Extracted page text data

================

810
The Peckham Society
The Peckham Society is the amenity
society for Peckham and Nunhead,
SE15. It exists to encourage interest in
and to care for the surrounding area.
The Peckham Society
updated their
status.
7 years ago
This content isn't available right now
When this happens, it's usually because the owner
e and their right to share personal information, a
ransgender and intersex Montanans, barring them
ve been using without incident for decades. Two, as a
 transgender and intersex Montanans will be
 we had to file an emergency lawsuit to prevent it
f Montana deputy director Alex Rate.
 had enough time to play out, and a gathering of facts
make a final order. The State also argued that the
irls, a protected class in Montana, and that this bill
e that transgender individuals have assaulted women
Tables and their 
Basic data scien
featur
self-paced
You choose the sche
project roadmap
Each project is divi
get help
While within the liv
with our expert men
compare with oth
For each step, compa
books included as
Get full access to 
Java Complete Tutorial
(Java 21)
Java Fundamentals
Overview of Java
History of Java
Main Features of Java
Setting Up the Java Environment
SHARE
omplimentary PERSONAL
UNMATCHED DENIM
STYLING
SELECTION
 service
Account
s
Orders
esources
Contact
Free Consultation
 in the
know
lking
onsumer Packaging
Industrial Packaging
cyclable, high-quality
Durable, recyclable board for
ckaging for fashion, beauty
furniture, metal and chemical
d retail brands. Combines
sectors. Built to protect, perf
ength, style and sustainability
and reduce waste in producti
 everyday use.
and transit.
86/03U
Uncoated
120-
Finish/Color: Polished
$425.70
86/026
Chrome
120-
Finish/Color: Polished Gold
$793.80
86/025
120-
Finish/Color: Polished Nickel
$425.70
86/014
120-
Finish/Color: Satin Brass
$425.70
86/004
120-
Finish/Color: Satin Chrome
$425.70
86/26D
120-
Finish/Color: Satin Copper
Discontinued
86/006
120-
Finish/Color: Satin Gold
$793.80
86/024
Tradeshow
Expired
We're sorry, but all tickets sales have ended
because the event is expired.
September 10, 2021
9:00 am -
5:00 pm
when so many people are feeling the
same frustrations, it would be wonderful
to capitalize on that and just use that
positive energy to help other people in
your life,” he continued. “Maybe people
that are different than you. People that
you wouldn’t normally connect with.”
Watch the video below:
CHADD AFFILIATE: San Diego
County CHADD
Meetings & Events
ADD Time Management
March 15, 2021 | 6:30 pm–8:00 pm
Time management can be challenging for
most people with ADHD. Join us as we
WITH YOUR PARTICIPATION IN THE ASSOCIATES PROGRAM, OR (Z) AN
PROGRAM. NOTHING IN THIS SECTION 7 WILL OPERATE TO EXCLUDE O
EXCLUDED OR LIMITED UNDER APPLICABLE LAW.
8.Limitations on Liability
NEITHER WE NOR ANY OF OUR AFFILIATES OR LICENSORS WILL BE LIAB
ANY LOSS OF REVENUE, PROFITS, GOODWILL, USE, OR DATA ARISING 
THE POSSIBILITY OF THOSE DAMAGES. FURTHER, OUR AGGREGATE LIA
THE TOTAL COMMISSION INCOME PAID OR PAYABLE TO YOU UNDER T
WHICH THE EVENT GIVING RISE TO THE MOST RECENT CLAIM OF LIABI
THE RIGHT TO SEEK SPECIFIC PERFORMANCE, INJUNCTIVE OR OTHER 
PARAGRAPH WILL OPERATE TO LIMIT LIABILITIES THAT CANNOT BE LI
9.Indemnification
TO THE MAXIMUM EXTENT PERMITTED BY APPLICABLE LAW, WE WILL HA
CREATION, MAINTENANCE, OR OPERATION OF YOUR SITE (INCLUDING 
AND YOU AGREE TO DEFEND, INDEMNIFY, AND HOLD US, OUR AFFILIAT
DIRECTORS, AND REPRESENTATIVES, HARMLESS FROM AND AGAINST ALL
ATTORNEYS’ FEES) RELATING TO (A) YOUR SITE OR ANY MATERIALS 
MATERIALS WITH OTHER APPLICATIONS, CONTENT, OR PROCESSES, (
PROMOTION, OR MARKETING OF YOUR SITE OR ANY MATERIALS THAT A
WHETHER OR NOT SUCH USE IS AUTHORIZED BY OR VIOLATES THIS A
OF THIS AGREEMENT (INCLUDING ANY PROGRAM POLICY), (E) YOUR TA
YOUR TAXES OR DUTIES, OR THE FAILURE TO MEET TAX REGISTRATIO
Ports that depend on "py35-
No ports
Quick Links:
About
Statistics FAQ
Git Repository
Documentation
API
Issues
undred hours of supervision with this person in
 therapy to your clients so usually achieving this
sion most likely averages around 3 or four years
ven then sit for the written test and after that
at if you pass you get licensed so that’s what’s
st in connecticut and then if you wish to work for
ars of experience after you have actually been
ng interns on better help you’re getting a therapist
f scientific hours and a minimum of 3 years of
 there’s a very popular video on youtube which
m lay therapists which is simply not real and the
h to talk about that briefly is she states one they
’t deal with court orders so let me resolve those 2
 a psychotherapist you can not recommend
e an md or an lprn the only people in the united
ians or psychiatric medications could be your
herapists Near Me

================

- [What the exercise asks]
Up to and including the line with "We're sorry, but all tickets sales have ended", output each line of the entries above exactly, starting from the first.

- [Exercise result]
810
The Peckham Society
The Peckham Society is the amenity
society for Peckham and Nunhead,
SE15. It exists to encourage interest in
and to care for the surrounding area.
The Peckham Society
updated their
status.
7 years ago
This content isn't available right now
When this happens, it's usually because the owner
e and their right to share personal information, a
ransgender and intersex Montanans, barring them
ve been using without incident for decades. Two, as a
 transgender and intersex Montanans will be
 we had to file an emergency lawsuit to prevent it
f Montana deputy director Alex Rate.
 had enough time to play out, and a gathering of facts
make a final order. The State also argued that the
irls, a protected class in Montana, and that this bill
e that transgender individuals have assaulted women
Tables and their 
Basic data scien
featur
self-paced
You choose the sche
project roadmap
Each project is divi
get help
While within the liv
with our expert men
compare with oth
For each step, compa
books included as
Get full access to 
Java Complete Tutorial
(Java 21)
Java Fundamentals
Overview of Java
History of Java
Main Features of Java
Setting Up the Java Environment
SHARE
omplimentary PERSONAL
UNMATCHED DENIM
STYLING
SELECTION
 service
Account
s
Orders
esources
Contact
Free Consultation
 in the
know
lking
onsumer Packaging
Industrial Packaging
cyclable, high-quality
Durable, recyclable board for
ckaging for fashion, beauty
furniture, metal and chemical
d retail brands. Combines
sectors. Built to protect, perf
ength, style and sustainability
and reduce waste in producti
 everyday use.
and transit.
86/03U
Uncoated
120-
Finish/Color: Polished
$425.70
86/026
Chrome
120-
Finish/Color: Polished Gold
$793.80
86/025
120-
Finish/Color: Polished Nickel
$425.70
86/014
120-
Finish/Color: Satin Brass
$425.70
86/004
120-
Finish/Color: Satin Chrome
$425.70
86/26D
120-
Finish/Color: Satin Copper
Discontinued
86/006
120-
Finish/Color: Satin Gold
$793.80
86/024
Tradeshow
Expired
We're sorry, but all tickets sales have ended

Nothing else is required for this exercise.